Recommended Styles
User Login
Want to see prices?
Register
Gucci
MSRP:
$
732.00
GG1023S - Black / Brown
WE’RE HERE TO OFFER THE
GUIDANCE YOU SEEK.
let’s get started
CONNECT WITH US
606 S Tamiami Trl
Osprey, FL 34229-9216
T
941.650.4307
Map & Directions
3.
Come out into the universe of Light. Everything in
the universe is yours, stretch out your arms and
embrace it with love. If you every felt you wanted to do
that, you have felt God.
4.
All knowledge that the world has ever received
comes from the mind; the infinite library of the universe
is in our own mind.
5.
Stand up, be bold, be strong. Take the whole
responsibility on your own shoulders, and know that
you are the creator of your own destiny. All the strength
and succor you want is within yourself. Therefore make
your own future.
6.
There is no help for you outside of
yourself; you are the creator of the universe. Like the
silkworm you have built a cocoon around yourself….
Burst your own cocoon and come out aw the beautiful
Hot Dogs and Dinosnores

* * *

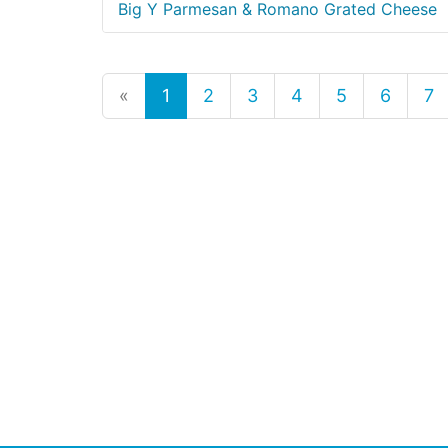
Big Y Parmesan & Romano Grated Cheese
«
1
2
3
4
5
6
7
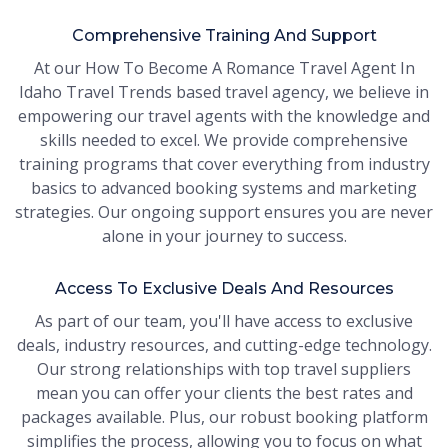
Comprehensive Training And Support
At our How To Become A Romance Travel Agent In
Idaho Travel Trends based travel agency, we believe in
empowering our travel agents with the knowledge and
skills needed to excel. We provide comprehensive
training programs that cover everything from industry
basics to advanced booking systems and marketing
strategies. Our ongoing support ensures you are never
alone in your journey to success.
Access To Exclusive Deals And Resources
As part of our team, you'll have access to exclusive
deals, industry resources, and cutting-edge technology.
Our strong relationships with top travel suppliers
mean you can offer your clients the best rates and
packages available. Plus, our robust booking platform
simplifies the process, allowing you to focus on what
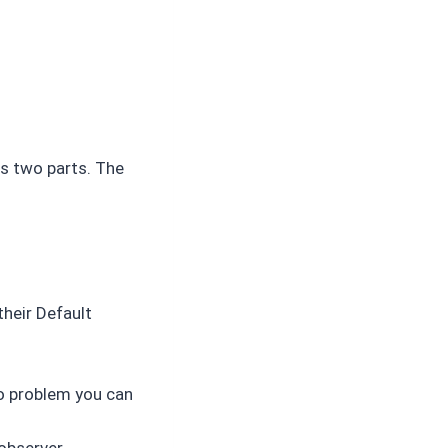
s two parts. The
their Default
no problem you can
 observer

== Exercise aim ==
Taking the listing above as the source, transcribe only the lines starting at the line with "that, you have felt God." and going through the line with "responsibility on your", unaltered and with both ends included.

== Answer box ==
that, you have felt God.
4.
All knowledge that the world has ever received
comes from the mind; the infinite library of the universe
is in our own mind.
5.
Stand up, be bold, be strong. Take the whole
responsibility on your own shoulders, and know that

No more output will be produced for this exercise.